=== Begin Enclosure ===

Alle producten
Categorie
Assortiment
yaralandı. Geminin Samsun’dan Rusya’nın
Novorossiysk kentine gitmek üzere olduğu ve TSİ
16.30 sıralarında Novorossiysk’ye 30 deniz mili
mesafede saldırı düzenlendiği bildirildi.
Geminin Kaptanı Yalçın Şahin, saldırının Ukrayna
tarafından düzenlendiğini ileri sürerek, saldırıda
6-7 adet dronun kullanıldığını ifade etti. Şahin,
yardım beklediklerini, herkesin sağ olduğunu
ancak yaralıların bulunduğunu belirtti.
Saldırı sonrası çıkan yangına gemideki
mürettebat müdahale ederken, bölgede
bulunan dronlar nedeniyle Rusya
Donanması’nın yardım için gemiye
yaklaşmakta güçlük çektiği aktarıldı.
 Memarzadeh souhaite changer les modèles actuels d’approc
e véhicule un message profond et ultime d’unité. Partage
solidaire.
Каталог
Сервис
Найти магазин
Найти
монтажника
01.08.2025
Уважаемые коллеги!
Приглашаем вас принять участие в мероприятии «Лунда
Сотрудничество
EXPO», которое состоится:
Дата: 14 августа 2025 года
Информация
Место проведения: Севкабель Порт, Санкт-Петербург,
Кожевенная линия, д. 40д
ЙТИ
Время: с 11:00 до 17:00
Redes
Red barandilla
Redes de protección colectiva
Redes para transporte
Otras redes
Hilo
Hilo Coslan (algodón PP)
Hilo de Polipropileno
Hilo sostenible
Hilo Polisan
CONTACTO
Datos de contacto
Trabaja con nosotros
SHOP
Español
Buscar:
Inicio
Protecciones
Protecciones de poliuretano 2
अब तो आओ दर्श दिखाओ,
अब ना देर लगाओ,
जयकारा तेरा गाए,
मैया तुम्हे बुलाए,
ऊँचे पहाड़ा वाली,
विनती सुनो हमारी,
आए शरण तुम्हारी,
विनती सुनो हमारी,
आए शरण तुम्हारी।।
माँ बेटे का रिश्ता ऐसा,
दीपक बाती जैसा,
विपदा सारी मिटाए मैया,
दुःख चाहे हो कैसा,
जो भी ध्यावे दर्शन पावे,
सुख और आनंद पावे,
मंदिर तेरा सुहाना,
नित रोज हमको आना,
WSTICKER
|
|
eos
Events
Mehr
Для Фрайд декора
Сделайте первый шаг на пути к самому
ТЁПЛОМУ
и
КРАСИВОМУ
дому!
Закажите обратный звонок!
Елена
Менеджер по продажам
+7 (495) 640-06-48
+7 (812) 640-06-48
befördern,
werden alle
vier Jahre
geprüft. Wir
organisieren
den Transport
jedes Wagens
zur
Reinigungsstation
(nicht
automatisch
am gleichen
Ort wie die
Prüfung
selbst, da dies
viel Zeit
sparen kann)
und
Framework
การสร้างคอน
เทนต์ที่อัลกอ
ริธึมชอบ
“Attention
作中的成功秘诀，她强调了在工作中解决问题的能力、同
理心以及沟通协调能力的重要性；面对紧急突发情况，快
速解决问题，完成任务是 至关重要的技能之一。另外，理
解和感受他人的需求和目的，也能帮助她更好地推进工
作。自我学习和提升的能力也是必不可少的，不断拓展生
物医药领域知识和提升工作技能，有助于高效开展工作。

=== End Enclosure ===
=== Begin Enclosure ===

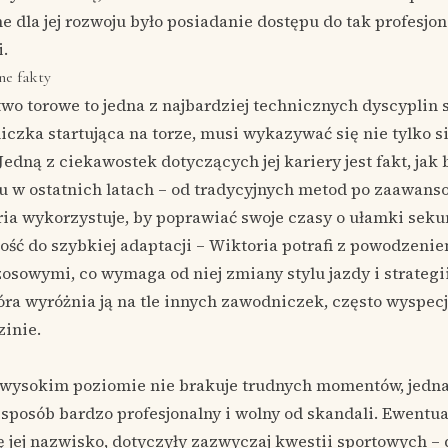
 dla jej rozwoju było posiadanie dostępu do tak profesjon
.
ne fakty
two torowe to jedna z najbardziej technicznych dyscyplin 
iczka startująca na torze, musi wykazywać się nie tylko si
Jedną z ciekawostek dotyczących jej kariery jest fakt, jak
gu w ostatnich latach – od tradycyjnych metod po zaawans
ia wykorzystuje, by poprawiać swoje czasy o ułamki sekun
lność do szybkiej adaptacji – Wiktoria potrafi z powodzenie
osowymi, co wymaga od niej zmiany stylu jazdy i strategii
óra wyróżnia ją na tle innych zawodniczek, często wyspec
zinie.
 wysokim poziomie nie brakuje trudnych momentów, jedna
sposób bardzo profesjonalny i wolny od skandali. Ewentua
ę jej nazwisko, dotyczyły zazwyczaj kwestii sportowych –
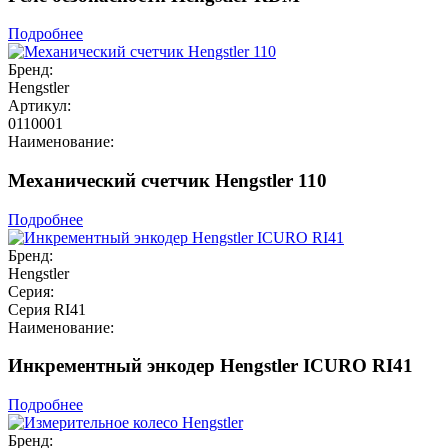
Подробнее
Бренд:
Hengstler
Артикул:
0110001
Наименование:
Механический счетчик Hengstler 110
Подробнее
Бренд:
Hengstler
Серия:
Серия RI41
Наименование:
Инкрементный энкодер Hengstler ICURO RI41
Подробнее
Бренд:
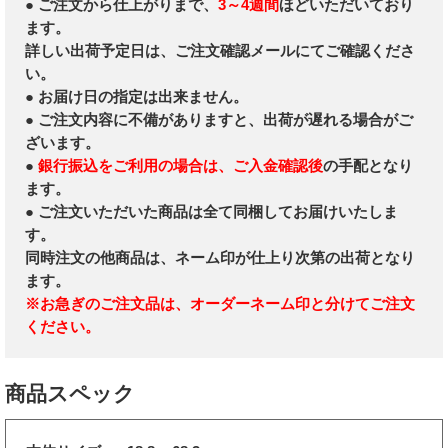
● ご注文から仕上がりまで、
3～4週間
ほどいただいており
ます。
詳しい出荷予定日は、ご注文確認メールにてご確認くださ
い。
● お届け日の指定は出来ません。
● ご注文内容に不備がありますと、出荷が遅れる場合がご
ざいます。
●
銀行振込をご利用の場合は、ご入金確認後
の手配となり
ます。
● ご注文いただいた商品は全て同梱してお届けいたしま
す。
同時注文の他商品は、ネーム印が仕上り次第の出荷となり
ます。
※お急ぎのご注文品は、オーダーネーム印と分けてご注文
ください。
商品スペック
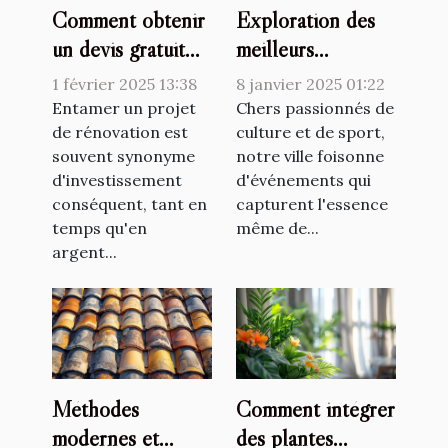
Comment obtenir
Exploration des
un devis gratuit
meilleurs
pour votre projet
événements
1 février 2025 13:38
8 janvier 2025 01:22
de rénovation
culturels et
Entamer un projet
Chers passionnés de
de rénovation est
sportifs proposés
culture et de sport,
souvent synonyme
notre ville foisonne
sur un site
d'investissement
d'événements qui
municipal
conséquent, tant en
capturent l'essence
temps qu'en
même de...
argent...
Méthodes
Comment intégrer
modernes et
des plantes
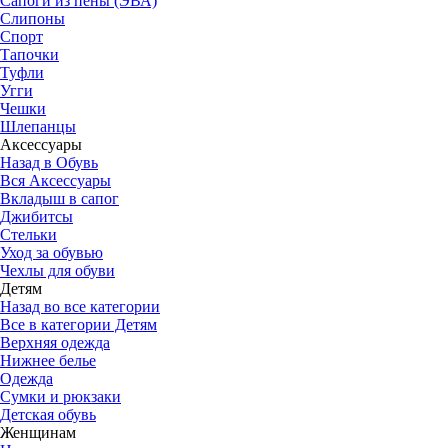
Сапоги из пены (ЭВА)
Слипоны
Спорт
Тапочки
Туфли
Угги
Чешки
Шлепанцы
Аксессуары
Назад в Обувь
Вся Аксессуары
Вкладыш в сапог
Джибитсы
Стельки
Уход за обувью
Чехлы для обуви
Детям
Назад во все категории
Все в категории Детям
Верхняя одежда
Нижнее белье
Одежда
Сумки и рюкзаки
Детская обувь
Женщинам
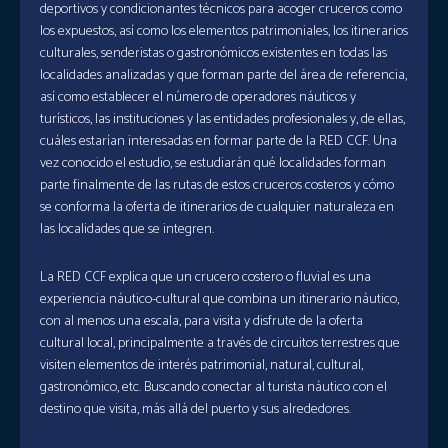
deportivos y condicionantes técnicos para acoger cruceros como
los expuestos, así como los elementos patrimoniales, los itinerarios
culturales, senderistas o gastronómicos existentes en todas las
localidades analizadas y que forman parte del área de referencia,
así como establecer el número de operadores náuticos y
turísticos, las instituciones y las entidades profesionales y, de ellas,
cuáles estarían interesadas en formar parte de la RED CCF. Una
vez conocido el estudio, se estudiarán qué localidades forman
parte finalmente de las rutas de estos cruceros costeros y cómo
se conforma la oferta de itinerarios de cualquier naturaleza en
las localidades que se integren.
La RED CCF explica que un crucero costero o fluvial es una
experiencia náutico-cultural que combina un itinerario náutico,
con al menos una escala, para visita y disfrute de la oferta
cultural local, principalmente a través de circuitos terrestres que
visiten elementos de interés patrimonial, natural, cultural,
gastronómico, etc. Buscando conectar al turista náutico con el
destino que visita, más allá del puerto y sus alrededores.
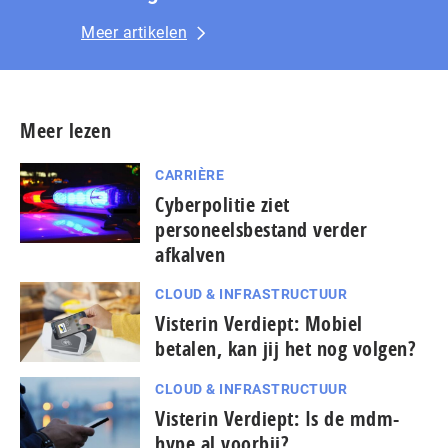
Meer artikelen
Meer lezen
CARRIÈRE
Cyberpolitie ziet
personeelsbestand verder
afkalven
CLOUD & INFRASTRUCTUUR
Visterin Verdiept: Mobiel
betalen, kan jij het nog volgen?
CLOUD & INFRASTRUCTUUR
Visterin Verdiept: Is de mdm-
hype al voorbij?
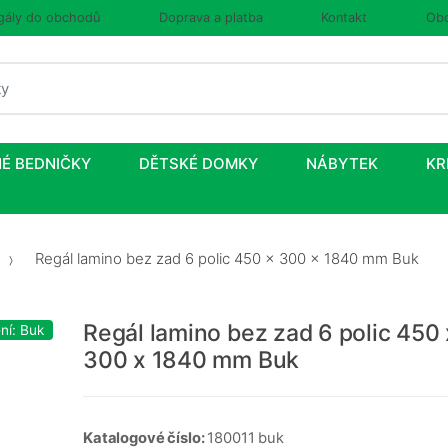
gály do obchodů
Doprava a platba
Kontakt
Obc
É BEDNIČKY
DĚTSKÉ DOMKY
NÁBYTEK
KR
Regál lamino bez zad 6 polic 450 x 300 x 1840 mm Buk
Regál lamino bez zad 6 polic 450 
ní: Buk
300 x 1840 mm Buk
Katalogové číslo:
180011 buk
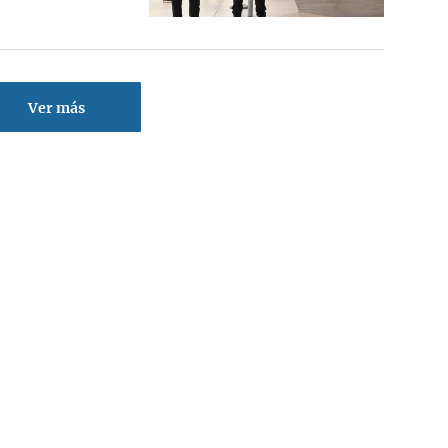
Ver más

=== End Enclosure ===

_Exercise prompt_: Search the records for the string "Şahin" and return every line in which it occurs.

_Answer space_:
Geminin Kaptanı Yalçın Şahin, saldırının Ukrayna
6-7 adet dronun kullanıldığını ifade etti. Şahin,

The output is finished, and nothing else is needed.